There’s a strange sense of claustrophobia in the open air throughout this black-and-white western, “3:10 To Yuma,” as Ben Wade (Glenn Ford) has to transport a well-known criminal and killer, Dan Evans (Van Heflin) from his small town to the train station, while being pursued by Dan’s gang. All the while, Dan tries to persuade Ben to join his side and let him go free for a large sum of money, and eventually resorting to threats against Ben’s wife and how badly Ben treats her.
The cinematography is what sells “3:10 To Yuma,” through its crisp and deep focus lens, where everything is clear and distinct, even something far in the distance, so that you know what Dan’s murderous gang is on the horizon.

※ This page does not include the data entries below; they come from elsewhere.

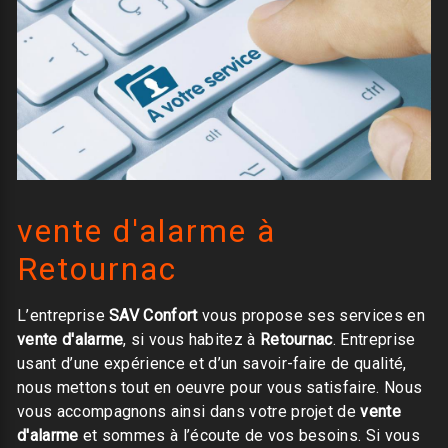
vente d'alarme à
Retournac
L’entreprise
SAV Confort
vous propose ses services en
vente d'alarme
, si vous habitez à
Retournac
. Entreprise
usant d’une expérience et d’un savoir-faire de qualité,
nous mettons tout en oeuvre pour vous satisfaire. Nous
vous accompagnons ainsi dans votre projet de
vente
d'alarme
et sommes à l’écoute de vos besoins. Si vous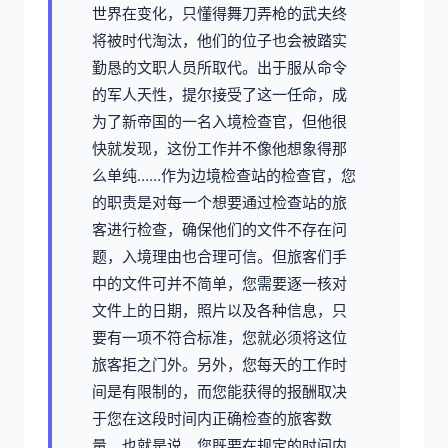
世界在变化，只懂得舞刀弄枪的武夫终
将被时代淘汰，他们的位子也会被踏实
勤恳的文职人员所取代。出于服从命令
的军人天性，提尔接受了这一任命，成
为了新帝国的一名入境检查官，但他很
快就发现，这份工作并不像他想象得那
么单纯……作为边境检查站的检查官，您
的职责是对每一个想要通过检查站的旅
客进行检查，确保他们的文件不存在问
题，入境理由也合理可信。但旅客们手
中的文件可并不简单，您需要逐一核对
文件上的日期，照片以及各种信息，只
要有一项不符合标准，您就必须将这位
旅客拒之门外。另外，您每天的工作时
间是有限制的，而您能获得的报酬取决
于您在这段时间内正确检查的旅客数
量。也就是说，您既要在规定的时间内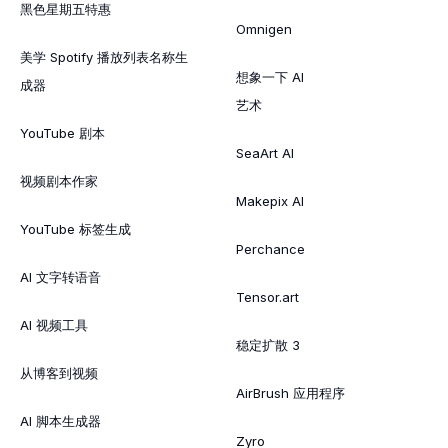
黑色星期五特惠
Omnigen
美学 Spotify 播放列表名称生
想象一下 AI
成器
艺术
YouTube 剧本
SeaArt AI
视频剧本作家
Makepix AI
YouTube 标签生成
Perchance
AI 文字转语音
Tensor.art
AI 视频工具
稳定扩散 3
从博客到视频
AirBrush 应用程序
AI 脚本生成器
Zyro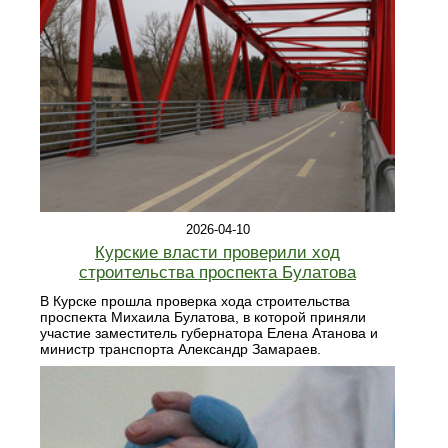
2026-04-10
Курские власти проверили ход
строительства проспекта Булатова
В Курске прошла проверка хода строительства
проспекта Михаила Булатова, в которой приняли
участие заместитель губернатора Елена Атанова и
министр транспорта Александр Замараев.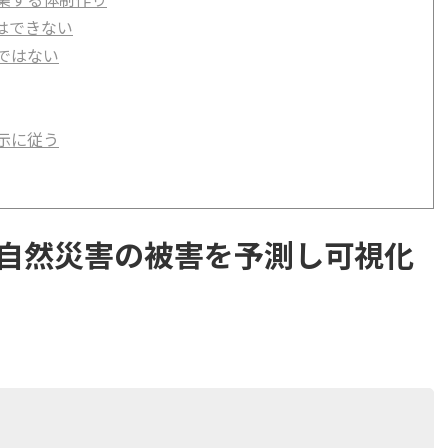
はできない
ではない
示に従う
自然災害の被害を予測し可視化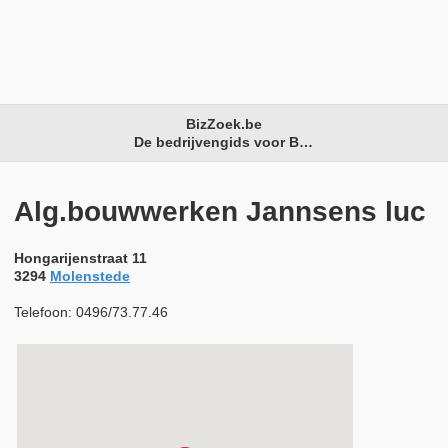
BizZoek.be
De bedrijvengids voor België
Alg.bouwwerken Jannsens luc
Hongarijenstraat 11
3294
Molenstede
Telefoon: 0496/73.77.46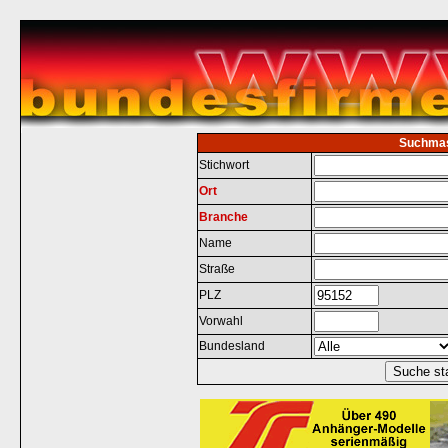
Suchma
Stichwort
Ort
Branche
Name
Straße
PLZ
Vorwahl
Bundesland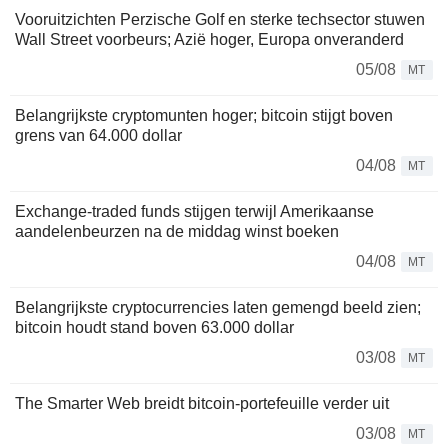
Vooruitzichten Perzische Golf en sterke techsector stuwen
Wall Street voorbeurs; Azië hoger, Europa onveranderd
05/08
MT
Belangrijkste cryptomunten hoger; bitcoin stijgt boven
grens van 64.000 dollar
04/08
MT
Exchange-traded funds stijgen terwijl Amerikaanse
aandelenbeurzen na de middag winst boeken
04/08
MT
Belangrijkste cryptocurrencies laten gemengd beeld zien;
bitcoin houdt stand boven 63.000 dollar
03/08
MT
The Smarter Web breidt bitcoin-portefeuille verder uit
03/08
MT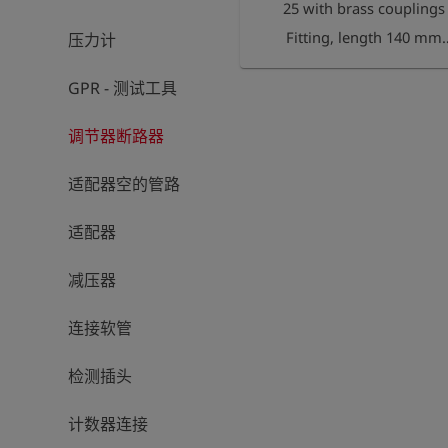
25 with brass couplings
Fitting, length 140 mm
压力计
with external thread 1 1/
GPR - 测试工具
on both sides and 2 quic
couplings series 21 with
调节器断路器
inlet and outlet
适配器空的管路
适配器
减压器
连接软管
检测插头
计数器连接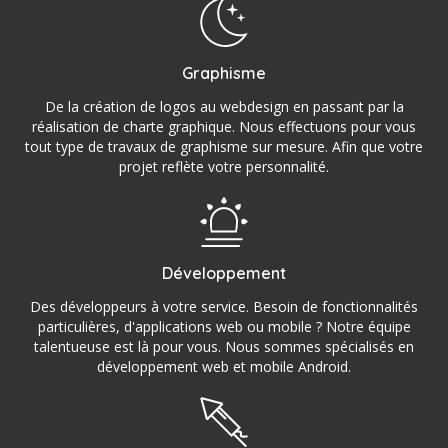
Graphisme
De la création de logos au webdesign en passant par la
réalisation de charte graphique. Nous effectuons pour vous
tout type de travaux de graphisme sur mesure. Afin que votre
projet reflète votre personnalité.
Développement
Des développeurs à votre service. Besoin de fonctionnalités
particulières, d'applications web ou mobile ? Notre équipe
talentueuse est là pour vous. Nous sommes spécialisés en
développement web et mobile Android.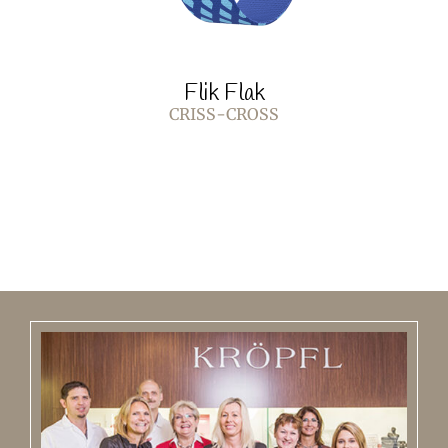
Flik Flak
CRISS-CROSS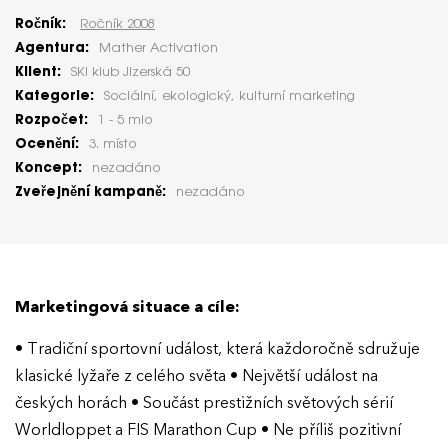
Ročník:
Ročník 2008
Agentura:
Mather Activation
Klient:
SKI klub Jizerská 50
Kategorie:
Sociální, ekologický, kulturní marketing
Rozpočet:
1 - 5 mio
Ocenění:
3. místo
Koncept:
nezadáno
Zveřejnění kampaně:
nezadáno
Marketingová situace a cíle:
• Tradiční sportovní událost, která každoročně sdružuje
klasické lyžaře z celého světa • Největší událost na
českých horách • Součást prestižních světových sérií
Worldloppet a FIS Marathon Cup • Ne příliš pozitivní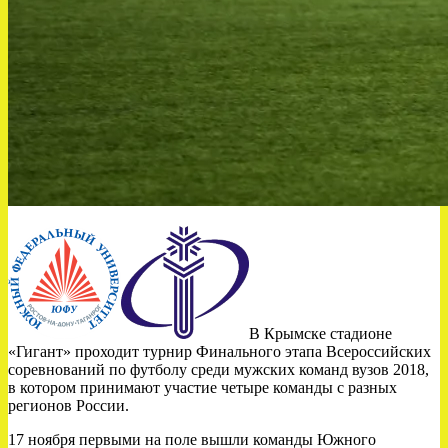
В Крымске стадионе
«Гигант» проходит турнир Финального этапа Всероссийских
соревнований по футболу среди мужских команд вузов 2018,
в котором принимают участие четыре команды с разных
регионов России.
17 ноября первыми на поле вышли команды Южного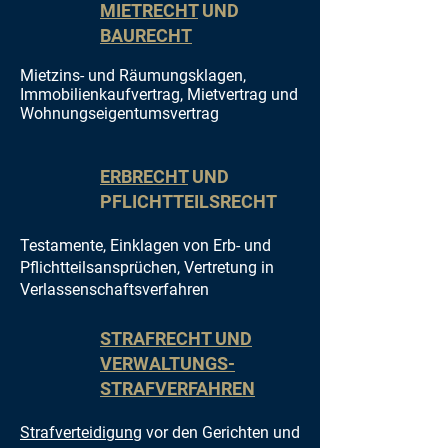
MIETRECHT
UND
BAURECHT
Mietzins
- und Räumungsklagen
,
I
mmobilienkaufvertrag, Mietvertrag und
Wohnungseigentumsvertrag
ERBRECHT
UND
PFLICHTTEILSRECHT
Testamente, Einklagen von Erb- und
Pflichtteilsansprüchen, Vertretung in
Verlassenschaftsverfahren
STRAFRECHT UND
VERWALTUNGS-
STRAFVERFAHREN
Strafverteidigung
vor den Gerichten und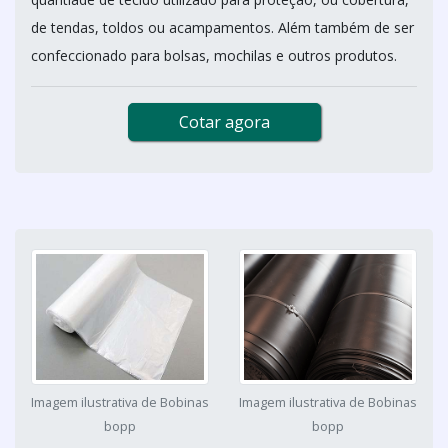
de tendas, toldos ou acampamentos. Além também de ser
confeccionado para bolsas, mochilas e outros produtos.
Cotar agora
Imagem ilustrativa de Bobinas
Imagem ilustrativa de Bobinas
bopp
bopp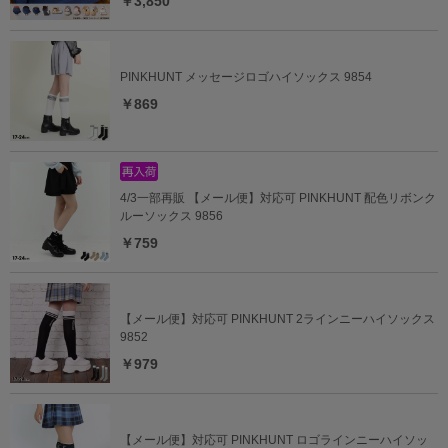
￥3,850
PINKHUNT メッセージロゴハイソックス 9854
￥869
4/3一部再販 【メール便】対応可 PINKHUNT 配色リボンク
ルーソックス 9856
￥759
【メール便】対応可 PINKHUNT 2ラインニーハイソックス
9852
￥979
【メール便】対応可 PINKHUNT ロゴラインニーハイソッ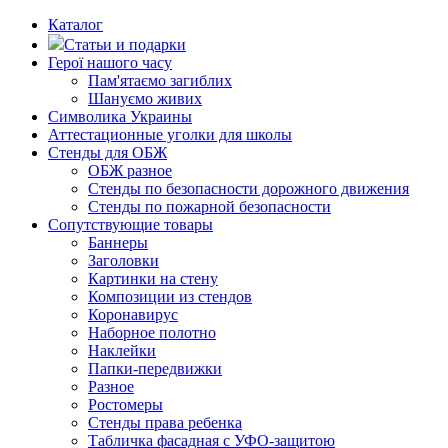
Каталог
Статьи и подарки
Герої нашого часу
Пам'ятаємо загиблих
Шануємо живих
Символика Украины
Аттестационные уголки для школы
Стенды для ОБЖ
ОБЖ разное
Стенды по безопасности дорожного движения
Стенды по пожарной безопасности
Сопутствующие товары
Баннеры
Заголовки
Картинки на стену
Композиции из стендов
Коронавирус
Наборное полотно
Наклейки
Папки-передвижки
Разное
Ростомеры
Стенды права ребенка
Табличка фасадная с УФО-защитою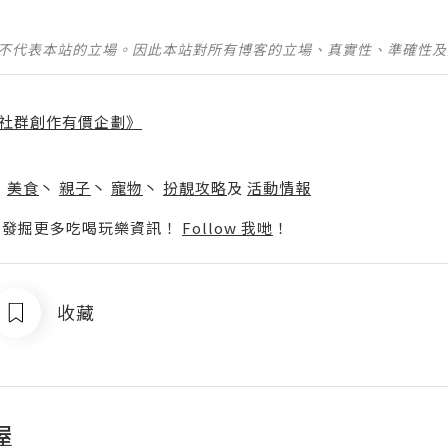
並不代表本站的立場。因此本站對所有博客的立場、真實性、準確性
社群創作有價企劃》
】
丶
美食
丶
親子
丶
寵物
丶
扮靚攻略
及
活動情報
p啦！發掘更多吃喝玩樂資訊！
Follow 我哋
！
收藏
屋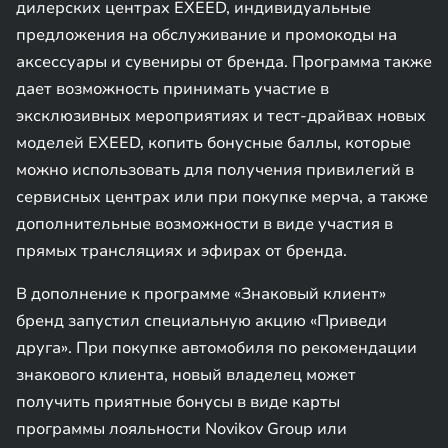
дилерских центрах EXEED, индивидуальные
предложения на обслуживание и промокоды на
аксессуары и сувениры от бренда. Программа также
дает возможность принимать участие в
эксклюзивных мероприятиях и тест-драйвах новых
моделей EXEED, копить бонусные баллы, которые
можно использовать для получения привилегий в
сервисных центрах или при покупке мерча, а также
дополнительные возможности в виде участия в
прямых трансляциях и эфирах от бренда.
В дополнение к программе «Знаковый клиент»
бренд запустил специальную акцию «Приведи
друга». При покупке автомобиля по рекомендации
знакового клиента, новый владелец может
получить приятные бонусы в виде карты
программы лояльности Novikov Group или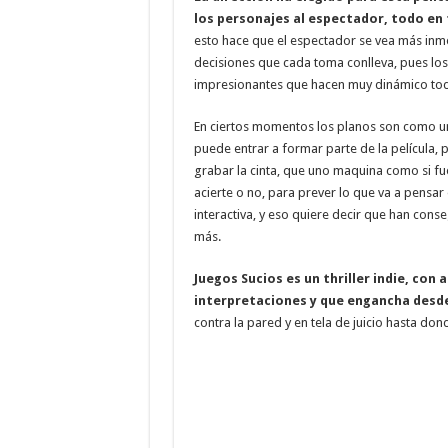
los personajes al espectador, todo en 
esto hace que el espectador se vea más inme
decisiones que cada toma conlleva, pues lo
impresionantes que hacen muy dinámico tod
En ciertos momentos los planos son como un
puede entrar a formar parte de la película,
grabar la cinta, que uno maquina como si fu
acierte o no, para prever lo que va a pensa
interactiva, y eso quiere decir que han cons
más.
Juegos Sucios es un thriller indie, con
interpretaciones y que engancha desd
contra la pared y en tela de juicio hasta d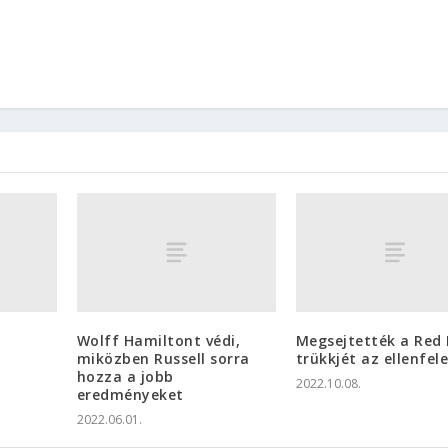
Wolff Hamiltont védi,
Megsejtették a Red 
miközben Russell sorra
trükkjét az ellenfel
hozza a jobb
2022.10.08.
eredményeket
2022.06.01.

Most of the film is Glenn Ford and Van Heflin going back and forth about their life stories, with Dan showing Ben that they’re not so different, while Ben is trying to make a living while setting a good example for his family. All the while, Ben never takes his eyes off Dan, always with a slight intent that he might kill him with his shotgun that he keeps a firm grip on.
The danger is always present in “3:10 To Yuma,” and its rarely from Dan’s gang. The space around Ben keeps getting tighter, as his moral compass begins to drift. He could take the money Dan is offering him, but he’d let a guilty man walk away. He could kill Dan and end all this suffering, making everyone’s life easier. At times, the law of west begins to take hold, and Ben is constantly in a battle with himself and the times he lives in.